Transféré de prison en prison : Saint-Paul et Montluc à Lyon, Clermont-Ferrand, Saint-Étienne, il arriva le 15 octobre 1943 à la Centrale d’Eysses. Il prépara l’insurrection au sein de la direction militaire des détenus et, le 19 février, quand éclata la révolte de la prison, il dirigea l’action d’une section. Il subit la répression qui suivit l’échec du mouvement. Libérable le 31 mai 1944, il fut maintenu en détention et, le 18 juin, livré à la Gestapo puis dirigé sur Dachau, via Compiègne. Il connut le camp d’Allach, puis le terrible commando de la mort d’Hersbruck où il tomba gravement malade en décembre 1944. De son arrivée à Dachau, en juillet, jusqu’à cette date il participa à l’organisation clandestine du camp et devint le chef des groupes de la France combattante dans sa baraque (témoignage écrit de É. Aubert* en date du 16 octobre 1946). Le 26 décembre 1944, les SS, qui l’avaient transféré au camp de Flossenburg, le reconnurent inapte au travail et l’exécutèrent à l’aide d’une piqûre à l’essence.

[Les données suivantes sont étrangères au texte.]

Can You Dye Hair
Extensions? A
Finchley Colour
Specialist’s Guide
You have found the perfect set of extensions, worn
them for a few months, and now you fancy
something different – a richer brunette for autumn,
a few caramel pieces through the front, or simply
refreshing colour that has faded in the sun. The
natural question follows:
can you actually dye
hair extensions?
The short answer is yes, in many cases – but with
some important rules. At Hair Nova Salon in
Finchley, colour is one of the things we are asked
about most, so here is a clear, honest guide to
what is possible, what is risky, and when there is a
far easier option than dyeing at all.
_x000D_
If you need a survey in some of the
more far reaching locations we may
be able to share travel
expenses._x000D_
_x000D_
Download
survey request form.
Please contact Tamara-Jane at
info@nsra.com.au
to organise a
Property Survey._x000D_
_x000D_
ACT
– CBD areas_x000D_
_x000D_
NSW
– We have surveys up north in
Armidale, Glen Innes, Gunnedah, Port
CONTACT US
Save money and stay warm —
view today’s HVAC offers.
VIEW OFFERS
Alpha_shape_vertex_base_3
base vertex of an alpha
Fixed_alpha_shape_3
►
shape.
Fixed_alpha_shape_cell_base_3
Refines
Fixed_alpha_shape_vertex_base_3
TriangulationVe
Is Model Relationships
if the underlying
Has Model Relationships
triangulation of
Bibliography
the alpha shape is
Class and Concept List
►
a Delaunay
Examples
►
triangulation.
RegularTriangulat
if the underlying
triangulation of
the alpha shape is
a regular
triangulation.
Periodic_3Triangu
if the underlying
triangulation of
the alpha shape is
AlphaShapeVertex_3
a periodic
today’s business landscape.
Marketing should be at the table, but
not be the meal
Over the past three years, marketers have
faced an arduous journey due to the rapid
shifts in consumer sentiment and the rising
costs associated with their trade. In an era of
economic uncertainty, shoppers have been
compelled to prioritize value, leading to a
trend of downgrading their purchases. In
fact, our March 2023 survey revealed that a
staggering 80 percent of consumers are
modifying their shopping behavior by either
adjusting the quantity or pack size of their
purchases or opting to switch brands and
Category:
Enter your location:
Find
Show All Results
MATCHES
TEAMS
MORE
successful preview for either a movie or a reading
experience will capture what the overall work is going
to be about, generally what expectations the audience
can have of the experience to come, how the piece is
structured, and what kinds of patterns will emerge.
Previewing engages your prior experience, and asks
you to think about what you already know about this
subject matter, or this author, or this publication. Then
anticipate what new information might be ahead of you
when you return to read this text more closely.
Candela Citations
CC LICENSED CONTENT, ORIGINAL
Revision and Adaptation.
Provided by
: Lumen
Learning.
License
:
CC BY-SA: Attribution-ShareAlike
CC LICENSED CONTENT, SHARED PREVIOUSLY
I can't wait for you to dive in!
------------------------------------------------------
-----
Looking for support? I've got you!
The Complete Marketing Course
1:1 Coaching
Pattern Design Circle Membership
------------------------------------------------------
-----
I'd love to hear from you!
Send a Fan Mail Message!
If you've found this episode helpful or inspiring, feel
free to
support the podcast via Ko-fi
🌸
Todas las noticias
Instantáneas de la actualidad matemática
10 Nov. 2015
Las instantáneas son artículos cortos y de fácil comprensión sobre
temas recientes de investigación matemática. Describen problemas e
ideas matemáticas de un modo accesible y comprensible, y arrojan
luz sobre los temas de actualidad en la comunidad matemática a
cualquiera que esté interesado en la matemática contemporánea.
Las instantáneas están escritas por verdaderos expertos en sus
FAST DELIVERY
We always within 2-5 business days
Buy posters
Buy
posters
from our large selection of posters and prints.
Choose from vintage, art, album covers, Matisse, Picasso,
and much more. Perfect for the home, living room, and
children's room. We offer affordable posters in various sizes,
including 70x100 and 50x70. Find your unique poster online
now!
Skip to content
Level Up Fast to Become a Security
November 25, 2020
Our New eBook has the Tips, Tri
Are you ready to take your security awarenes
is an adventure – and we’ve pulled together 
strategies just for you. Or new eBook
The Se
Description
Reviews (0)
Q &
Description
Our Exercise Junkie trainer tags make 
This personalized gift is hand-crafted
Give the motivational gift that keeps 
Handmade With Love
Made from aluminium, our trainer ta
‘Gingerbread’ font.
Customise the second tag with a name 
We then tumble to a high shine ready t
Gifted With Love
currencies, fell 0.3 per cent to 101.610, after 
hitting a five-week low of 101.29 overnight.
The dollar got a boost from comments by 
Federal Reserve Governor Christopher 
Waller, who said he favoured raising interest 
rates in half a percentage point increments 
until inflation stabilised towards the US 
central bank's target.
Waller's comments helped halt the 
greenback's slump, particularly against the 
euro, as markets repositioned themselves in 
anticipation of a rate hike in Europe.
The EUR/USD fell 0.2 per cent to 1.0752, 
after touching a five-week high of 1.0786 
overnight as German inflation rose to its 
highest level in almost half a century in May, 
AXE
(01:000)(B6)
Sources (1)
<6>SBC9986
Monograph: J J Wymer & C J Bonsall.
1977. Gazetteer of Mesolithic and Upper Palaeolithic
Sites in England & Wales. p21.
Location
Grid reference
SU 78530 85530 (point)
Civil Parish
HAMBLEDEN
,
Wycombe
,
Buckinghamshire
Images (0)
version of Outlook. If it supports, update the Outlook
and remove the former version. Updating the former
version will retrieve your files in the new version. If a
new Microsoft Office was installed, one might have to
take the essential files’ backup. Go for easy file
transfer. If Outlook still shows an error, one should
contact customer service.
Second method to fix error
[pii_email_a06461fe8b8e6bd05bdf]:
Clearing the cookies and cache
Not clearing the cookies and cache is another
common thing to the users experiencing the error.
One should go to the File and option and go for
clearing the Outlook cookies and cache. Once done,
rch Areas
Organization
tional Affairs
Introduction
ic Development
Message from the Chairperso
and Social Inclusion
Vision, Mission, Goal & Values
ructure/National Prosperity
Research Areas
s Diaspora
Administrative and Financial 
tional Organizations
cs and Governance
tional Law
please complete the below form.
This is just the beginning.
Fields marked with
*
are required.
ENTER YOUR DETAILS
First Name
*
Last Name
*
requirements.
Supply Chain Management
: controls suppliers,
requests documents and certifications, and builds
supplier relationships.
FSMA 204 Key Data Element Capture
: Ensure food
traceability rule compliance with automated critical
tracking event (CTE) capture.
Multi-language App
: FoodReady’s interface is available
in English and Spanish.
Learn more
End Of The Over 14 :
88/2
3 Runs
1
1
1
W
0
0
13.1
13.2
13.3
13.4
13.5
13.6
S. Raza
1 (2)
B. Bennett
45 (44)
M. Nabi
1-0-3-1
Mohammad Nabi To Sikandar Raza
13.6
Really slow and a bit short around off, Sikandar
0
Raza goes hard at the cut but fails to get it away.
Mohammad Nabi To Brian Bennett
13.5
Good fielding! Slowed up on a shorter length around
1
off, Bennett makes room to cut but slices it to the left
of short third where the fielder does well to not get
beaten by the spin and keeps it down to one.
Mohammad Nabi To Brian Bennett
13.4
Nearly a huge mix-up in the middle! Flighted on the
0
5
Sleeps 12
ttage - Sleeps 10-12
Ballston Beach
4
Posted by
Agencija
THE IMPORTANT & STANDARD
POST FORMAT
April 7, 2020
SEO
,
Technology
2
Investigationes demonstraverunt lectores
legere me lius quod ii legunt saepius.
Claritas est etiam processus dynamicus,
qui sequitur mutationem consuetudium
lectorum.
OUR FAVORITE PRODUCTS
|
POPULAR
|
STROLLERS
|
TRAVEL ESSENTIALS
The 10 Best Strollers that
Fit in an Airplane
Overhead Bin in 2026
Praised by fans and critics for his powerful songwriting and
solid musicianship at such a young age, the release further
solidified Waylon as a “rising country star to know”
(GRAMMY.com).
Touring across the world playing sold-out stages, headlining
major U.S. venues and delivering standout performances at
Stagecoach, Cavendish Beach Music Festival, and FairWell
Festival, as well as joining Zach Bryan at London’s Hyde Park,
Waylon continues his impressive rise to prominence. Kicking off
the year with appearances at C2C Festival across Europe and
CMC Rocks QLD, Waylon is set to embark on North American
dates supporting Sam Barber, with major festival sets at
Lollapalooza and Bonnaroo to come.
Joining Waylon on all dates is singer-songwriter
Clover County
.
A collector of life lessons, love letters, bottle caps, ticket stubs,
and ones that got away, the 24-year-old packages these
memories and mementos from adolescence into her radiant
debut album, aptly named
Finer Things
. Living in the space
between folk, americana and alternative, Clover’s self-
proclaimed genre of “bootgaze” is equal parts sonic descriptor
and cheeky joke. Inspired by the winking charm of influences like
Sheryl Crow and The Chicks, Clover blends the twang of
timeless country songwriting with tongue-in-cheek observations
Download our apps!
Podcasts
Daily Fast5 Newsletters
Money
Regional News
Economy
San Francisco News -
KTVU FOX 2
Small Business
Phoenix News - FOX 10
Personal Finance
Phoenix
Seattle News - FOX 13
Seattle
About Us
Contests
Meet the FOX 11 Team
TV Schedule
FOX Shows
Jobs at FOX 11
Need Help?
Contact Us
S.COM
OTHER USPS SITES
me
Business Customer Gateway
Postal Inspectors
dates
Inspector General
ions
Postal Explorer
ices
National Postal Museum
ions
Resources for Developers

Le 12 octobre 1948, Dutriévoz fut homologué au grade de lieutenant de l’armée française ; le 29 septembre 1946, une partie de l’avenue Thiers fut baptisée à Villeurbanne avenue Dutriévoz. Dans la région lyonnaise, de nombreuses cellules du Parti communiste portent son nom.
Par Maurice Moissonnier
SOURCES : La Voix du Peuple, hebdomadaire régional du PC, 1935-1939. — La Révolte de la Centrale d’Eysses, amicale des anciens d’Eysses. — Documents familiaux et informations transmis par Gaby Mauzé-Dutriévoz. — L’Éclaireur de l’Ain, 17 octobre 1937, 6 février et 10 avril 1938. — Notes de Ch. Sowerwine.